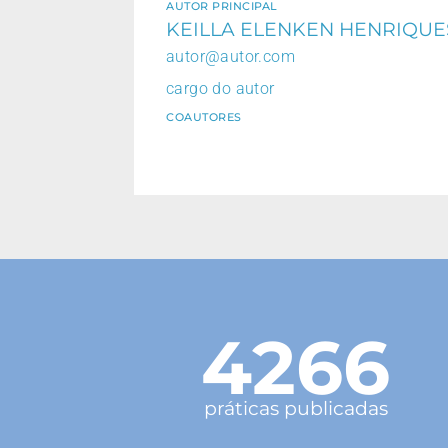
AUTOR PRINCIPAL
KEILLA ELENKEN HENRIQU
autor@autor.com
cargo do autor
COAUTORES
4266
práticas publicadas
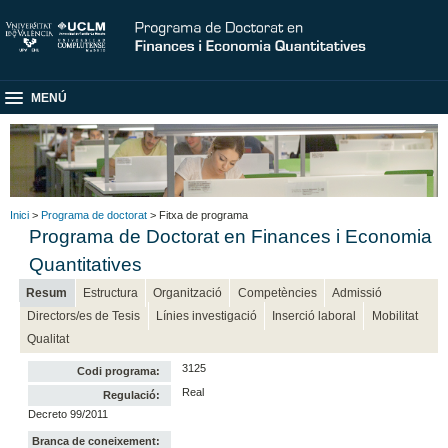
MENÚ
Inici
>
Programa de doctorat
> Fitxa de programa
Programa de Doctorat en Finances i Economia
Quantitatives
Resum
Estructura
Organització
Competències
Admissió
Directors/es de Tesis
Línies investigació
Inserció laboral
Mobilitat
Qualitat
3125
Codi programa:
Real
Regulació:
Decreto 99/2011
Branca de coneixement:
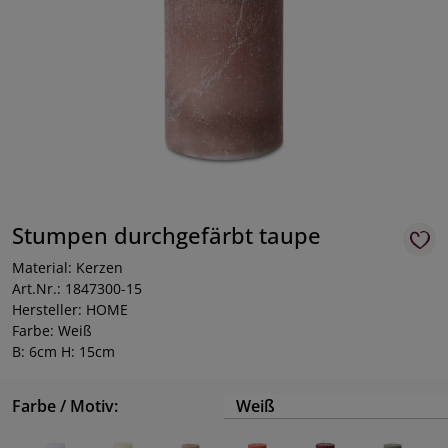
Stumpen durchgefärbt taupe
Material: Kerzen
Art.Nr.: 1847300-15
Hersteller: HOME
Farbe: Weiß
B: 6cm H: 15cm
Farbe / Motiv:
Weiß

※

WHAT YOU SHOULD DO ▸ Retype exactly the lines from the one containing "Fitxa de programa" through the last line of the records above, both included, and leave out any pictures.

RESPONSE FOR THIS EXERCISE ▸
> Fitxa de programa
Programa de Doctorat en Finances i Economia
Quantitatives
Resum
Estructura
Organització
Competències
Admissió
Directors/es de Tesis
Línies investigació
Inserció laboral
Mobilitat
Qualitat
3125
Codi programa:
Real
Regulació:
Decreto 99/2011
Branca de coneixement:
Stumpen durchgefärbt taupe
Material: Kerzen
Art.Nr.: 1847300-15
Hersteller: HOME
Farbe: Weiß
B: 6cm H: 15cm
Farbe / Motiv:
Weiß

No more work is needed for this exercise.